Seven years ago, when I was pregnant with my first child, I came upon The Complete Book of Pregnancy and Childbirth with no particular expectations - I read it because I planned to read every pregnancy book I could get my hands on. Eventually I read twenty some pregnancy books, and I came to the realization that Ms Kitzinger's book is the best one.
I liked every book I read; they were all well written and informative, including What to Expect When You're Expecting, which some people don't seem to like. However, Ms Kitzinger's book stood out because her attitude came through the tone of the book. It is an attitude of respect, encouragement, and assurance. It made me feel good about being a woman, about being pregnant, and about giving birth. The entire tone of the book makes me think that childbirth is an awe-inspiring process to be enjoyed, not a painful ordeal to be dreaded.
I read the book 3 times during my first pregnancy; it felt like going to the best pregnancy counselor in the world. I was so comfortable reading it, it was like listening to a best friend, or a beloved grandmother who is full of wisdom and experience, but still thinks you are an intelligent young woman capable of making your own choice. (For this reason, I always think of Ms Kitzinger as "Sheila", but I don't call her that here out of respect.)
All the encouragement is done between the lines. Ms Kitzinger never throws trite lines around: "Birth is wonderful! You can do it!" And yet, she gets her message across beautifully.
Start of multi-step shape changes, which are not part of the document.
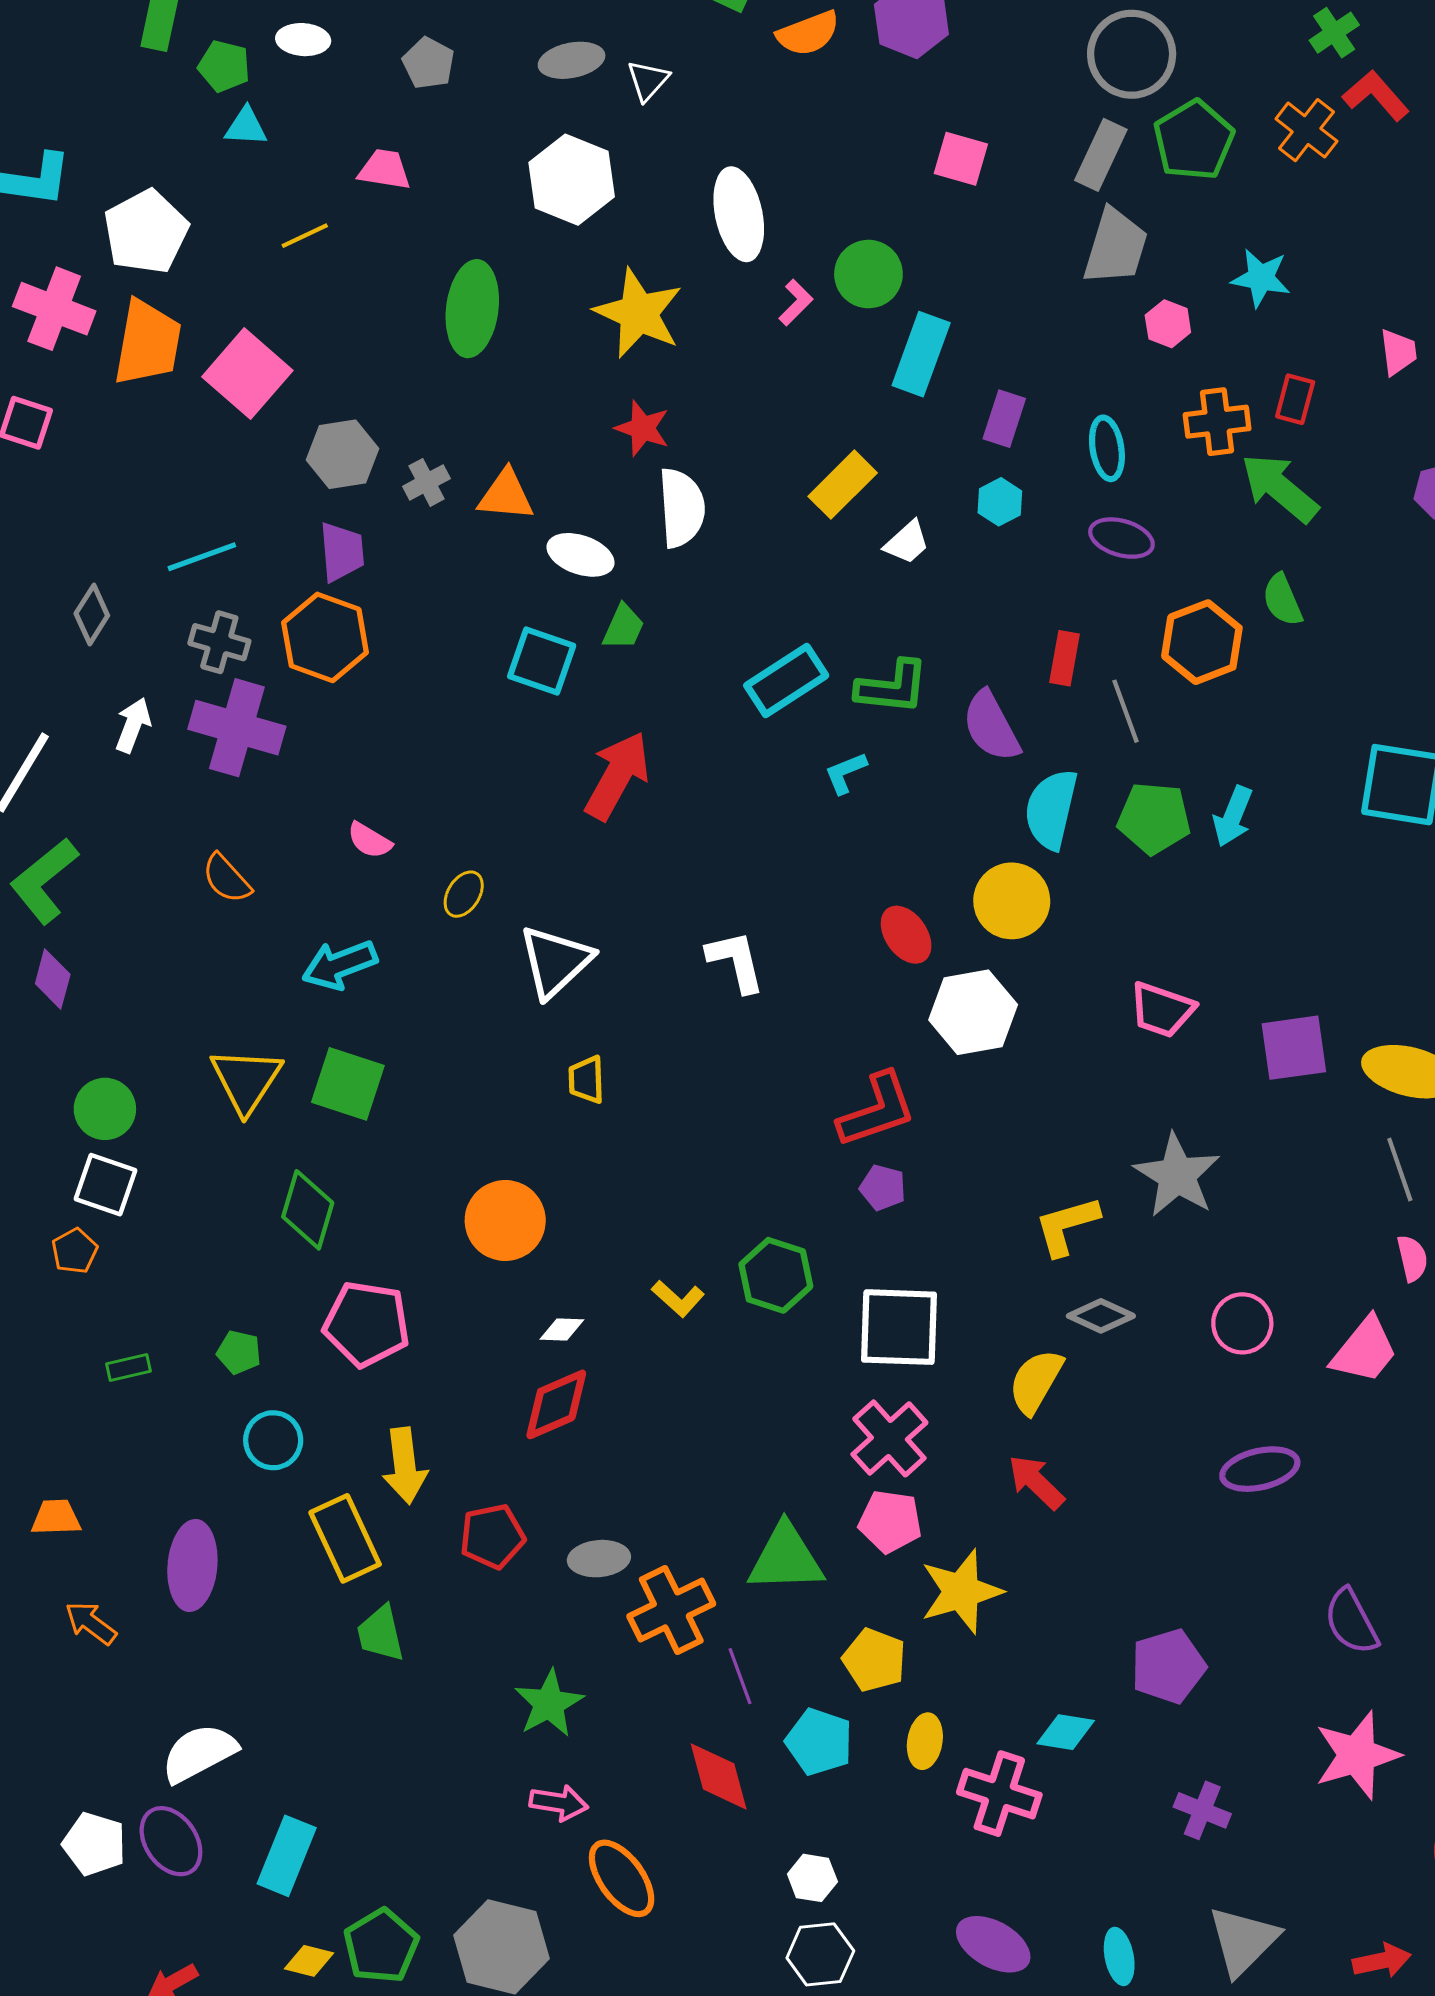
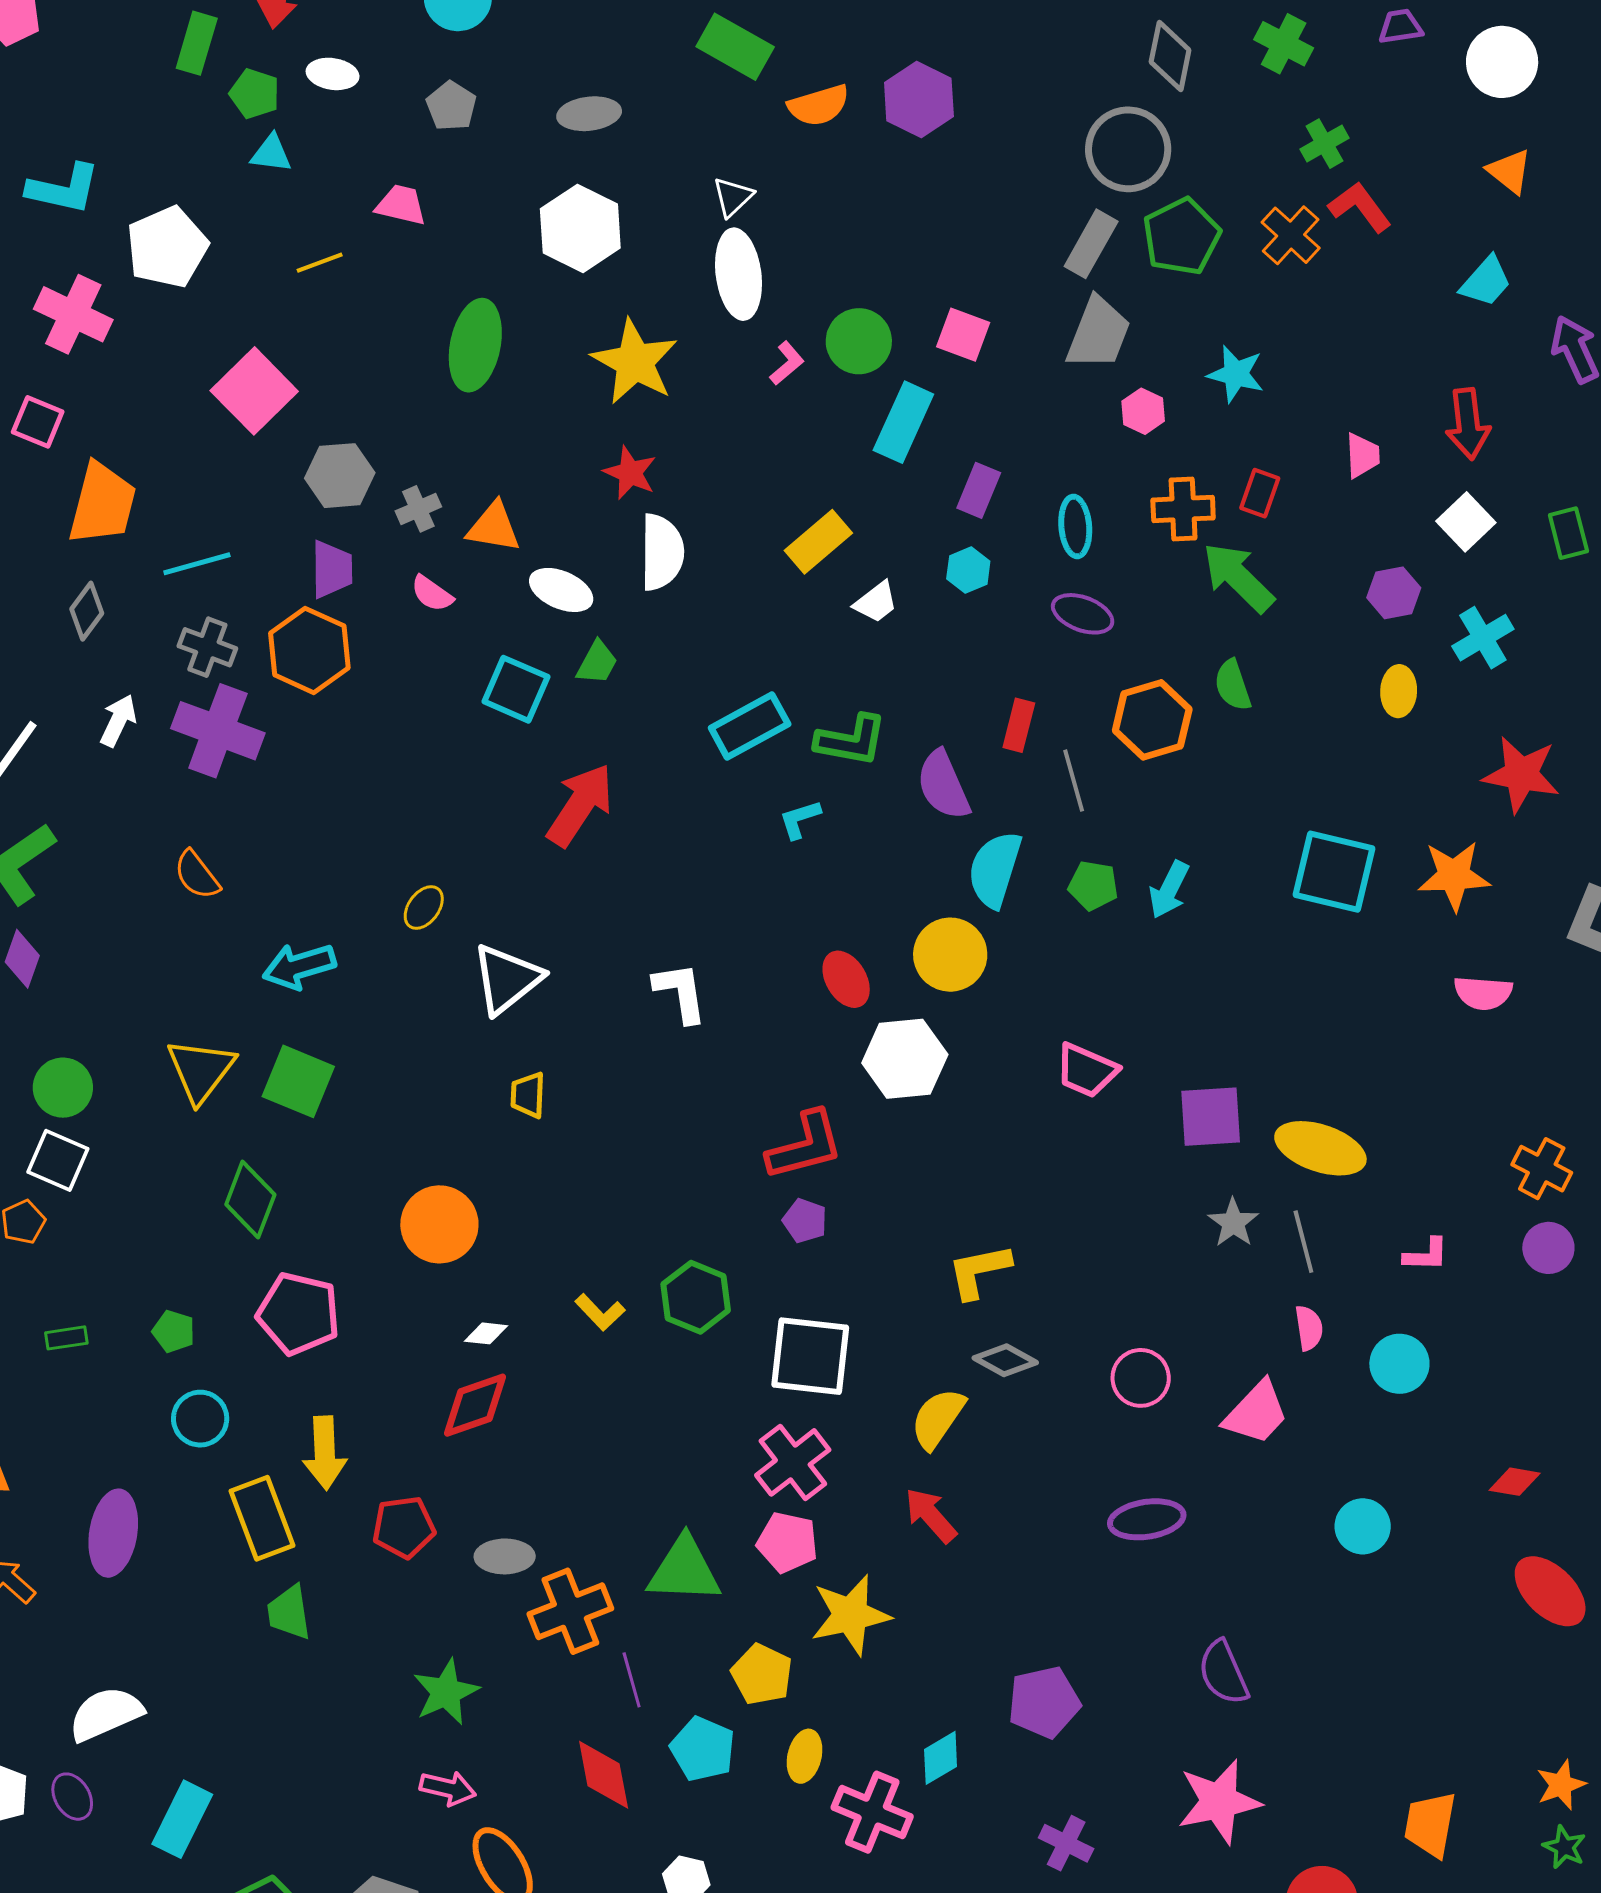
white triangle: (648, 80) -> (733, 197), moved
pink square: (961, 159) -> (963, 335), moved
orange trapezoid: (148, 343) -> (102, 504), moved
green pentagon: (1154, 818) -> (1093, 886), size x0.7
pink semicircle: (369, 840) -> (432, 594), moved
gray star: (1177, 1175) -> (1233, 1223), moved, size x0.6
cyan diamond: (1066, 1732) -> (941, 1758), turned -44
purple ellipse: (171, 1841) -> (72, 1797), size x0.7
Ms Kitzinger is one of the few people I've encountered who is gifted at confidence-instilling. When I first realized the quality of this book, I read it carefully again, not only to solidify my pregnancy knowledge, but also to imitate this method of encouragement. I am a math teacher, and I wanted to use her method in my field - propaganda such as "Algebra is fun! You can do it!" hasn't been very effective. I've been somewhat successful, because one person said to me, "You are so warm and encouraging!" I never told her where I got it.
Another reviewer here said Ms Kitzinger is so much against hospital birth that it made her feel bad being a pregnant diabetic. There is a gross misunderstanding here; neither Ms Kitzinger, nor any other birth book I've ever read, make anybody feel bad about going to the hospital to have a baby, especially not when the pregnancy is high risk. Ms Kitzinger's exact statement is, "It is wise to consider hospital care if you have diabetes or a heart or kidney condition." (p.38) If you are in the high risk group, you need this book even more because you are facing far worse worries and fears than average.
In her book, Ms Kitzinger makes everybody feels good: if you are married, single, lesbian, or surrogate, she has a passage covering your needs, both physical and psychological. She goes in detail how to have a good relationship with your OB and an enjoyable hospital birth, or to use a birth center, or a midwife at home. She describes the various benefits and risks of different approaches, always making you feel that she is on your side and supportive of your choice, whatever it might be.
Besides her wonderfully warm approach, Ms Kitzinger's book has more important information and research results than any other birth book I've seen. That alone makes her book the best. She talks about things that can go wrong, such as miscarriages or baby deaths, with such compassion that I was never made to be excessively worried.
I felt so good about childbirth after reading her book that I decided to have my first baby at home, without a midwife. (Ms Kitzinger does NOT advocate or mention this option; it's all my idea.) I was in labor for 4 hours, my plumber husband caught the baby, and I needed no stitches afterwards. I had my second baby similarly after a one hour labor. Compare that to my mother, who labored 16 hours in the hospital and recited the painful details to me the whole time I was growing up.
You might think that I was just lucky. I was. I was lucky that Ms Kitzinger decided to write this book and I happened to bump into it. It enabled me to enjoy the most wonderful and glorious experience of my life. Get Ms Kitzinger's book and read it; you have the right, you have the privilege.